Baca berita tanpa iklan. Gabung Kompas.com+

Fondasi Antikorupsi Terbangun

Kompas.com - 23/05/2012, 05:31 WIB

Terkait percepatan reformasi, menurut Wakil Ketua DPR Priyo Budi Santoso di Senayan, Jakarta, tidaklah tepat jika harus memotong satu generasi. Regenerasi kepemimpinan nasional seharusnya berjalan secara alamiah.

Salah satu solusi yang bisa dilakukan adalah memberikan kesempatan sekali lagi kepada para tokoh tua (senior) untuk menjadi pemimpin nasional. ”Biarlah kita beri kesempatan sekali ini kepada senior untuk menuntaskan masa baktinya,” kata Priyo yang juga Ketua Dewan Pimpinan Pusat Partai Golkar.

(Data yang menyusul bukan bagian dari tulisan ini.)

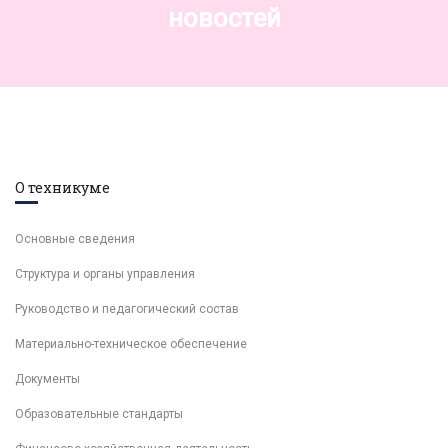
новостей
О техникуме
Основные сведения
Структура и органы управления
Руководство и педагогический состав
Материально-техническое обеспечение
Документы
Образовательные стандарты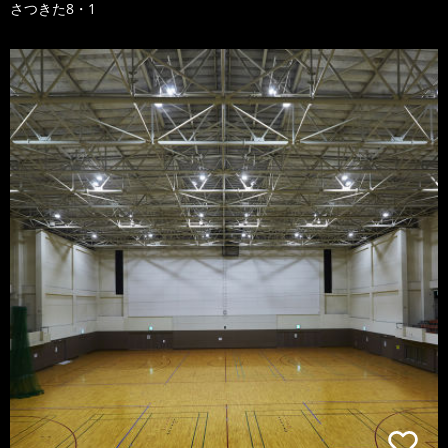
さつきた8・1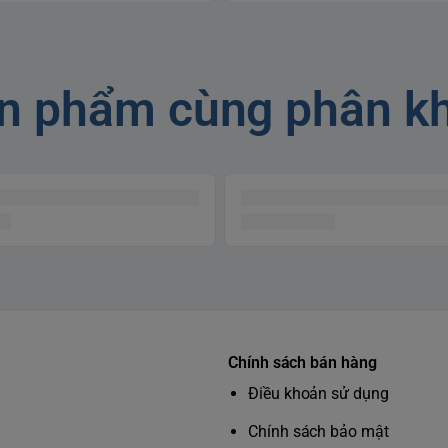
n phẩm cùng phân k
Chính sách bán hàng
Điều khoản sử dụng
Chính sách bảo mật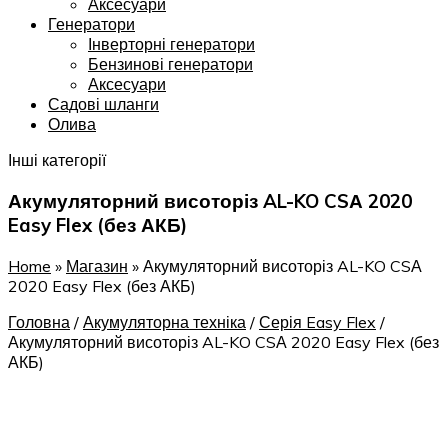
Аксесуари
Генератори
Інверторні генератори
Бензинові генератори
Аксесуари
Садові шланги
Олива
Інші категорії
Акумуляторний висоторіз AL-KO CSА 2020
Easy Flex (без АКБ)
Home
»
Магазин
»
Акумуляторний висоторіз AL-KO CSА
2020 Easy Flex (без АКБ)
Головна
/
Акумуляторна техніка
/
Серія Easy Flex
/
Акумуляторний висоторіз AL-KO CSА 2020 Easy Flex (без
АКБ)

Menurut dia, gagasan potong satu generasi muncul hanya karena kegemasan kalangan muda terhadap para tokoh tua yang dianggap gagal mengubah kondisi bangsa. Meski demikian, Priyo sependapat bahwa salah satu kunci reformasi adalah regenerasi kepemimpinan. Namun, regenerasi tidak bisa dipaksakan.

Bagi mantan Wakil Presiden, M Jusuf Kalla, regenerasi kepemimpinan terjadi setiap saat. Namun, tidak seharusnya regenerasi dilakukan dengan membatasi tokoh-tokoh senior yang akan muncul dalam bursa calon presiden. Ketua Umum Partai Hati Nurani Rakyat Wiranto juga sependapat, regenerasi tidak bisa dipaksakan. ”Biarkan berjalan alamiah,” ujarnya.

Terancam gagal

Namun, transisi demokrasi yang dialami Indonesia pasca-Soeharto dinilai terlalu lama dan tidak ada tanda-tanda segera berakhir. Situasi itu akan membuat Indonesia terancam gagal dalam berdemokrasi.

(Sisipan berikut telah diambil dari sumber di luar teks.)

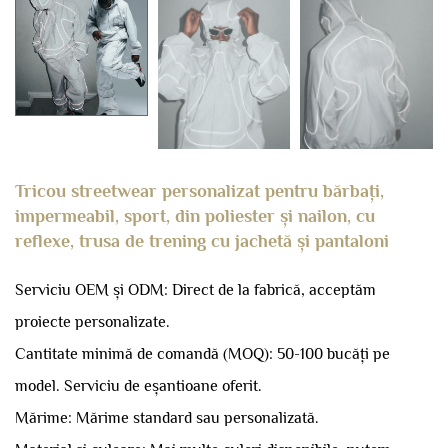
Tricou streetwear personalizat pentru bărbați,
impermeabil, sport, din poliester și nailon, cu
reflexe, trusa de trening cu jachetă și pantaloni
Serviciu OEM și ODM: Direct de la fabrică, acceptăm
proiecte personalizate.
Cantitate minimă de comandă (MOQ): 50-100 bucăți pe
model.
Serviciu de eșantioane oferit.
Mărime: Mărime standard sau personalizată.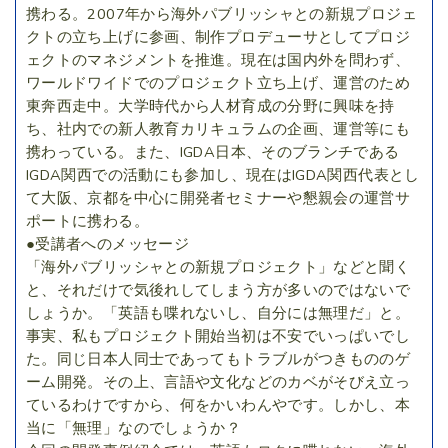
携わる。2007年から海外パブリッシャとの新規プロジェ
クトの立ち上げに参画、制作プロデューサとしてプロジ
ェクトのマネジメントを推進。現在は国内外を問わず、
ワールドワイドでのプロジェクト立ち上げ、運営のため
東奔西走中。大学時代から人材育成の分野に興味を持
ち、社内での新人教育カリキュラムの企画、運営等にも
携わっている。また、IGDA日本、そのブランチである
IGDA関西での活動にも参加し、現在はIGDA関西代表とし
て大阪、京都を中心に開発者セミナーや懇親会の運営サ
ポートに携わる。
●受講者へのメッセージ
「海外パブリッシャとの新規プロジェクト」などと聞く
と、それだけで気後れしてしまう方が多いのではないで
しょうか。「英語も喋れないし、自分には無理だ」と。
事実、私もプロジェクト開始当初は不安でいっぱいでし
た。同じ日本人同士であってもトラブルがつきもののゲ
ーム開発。その上、言語や文化などのカベがそびえ立っ
ているわけですから、何をかいわんやです。しかし、本
当に「無理」なのでしょうか？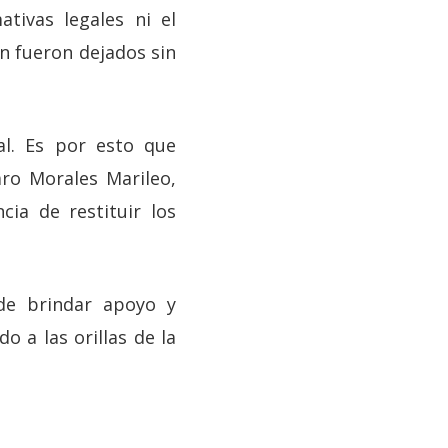
tivas legales ni el
n fueron dejados sin
l. Es por esto que
aro Morales Marileo,
ia de restituir los
de brindar apoyo y
a las orillas de la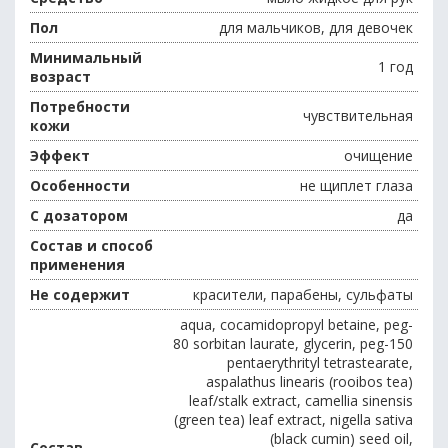
Пол
для мальчиков, для девочек
Минимальный
1 год
возраст
Потребности
чувствительная
кожи
Эффект
очищение
Особенности
не щиплет глаза
С дозатором
да
Состав и способ
применения
Не содержит
красители, парабены, сульфаты
aqua, cocamidopropyl betaine, peg-
80 sorbitan laurate, glycerin, peg-150
pentaerythrityl tetrastearate,
aspalathus linearis (rooibos tea)
leaf/stalk extract, camellia sinensis
(green tea) leaf extract, nigella sativa
(black cumin) seed oil,
Состав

Peneliti The Indonesian Institute Hanta Yuda mengatakan, transisi demokrasi adalah periode yang dialami suatu bangsa ketika beralih dari sistem otoritarian menuju demokrasi yang terkonsolidasi. Transisi demokrasi di suatu negara biasanya selesai setelah mereka melewati dua pemilu demokratis. ”Tapi, kita sudah melewati tiga pemilu yang demokratis, bahkan sebentar lagi empat pemilu, tetapi transisi demokrasi belum selesai juga,” tutur Hanta.

Anggota DPR dari Partai Demokrasi Indonesia Perjuangan (PDI-P), Ganjar Pranowo, juga melihat bahwa transisi demokrasi di Indonesia terlalu lama. ”Kita terancam menjadi negara yang mengalami transisi demokrasi permanen,” katanya.

Hanta menjelaskan, penyebab utama transisi demokrasi di Indonesia tak kunjung selesai adalah kondisi partai politik yang buruk.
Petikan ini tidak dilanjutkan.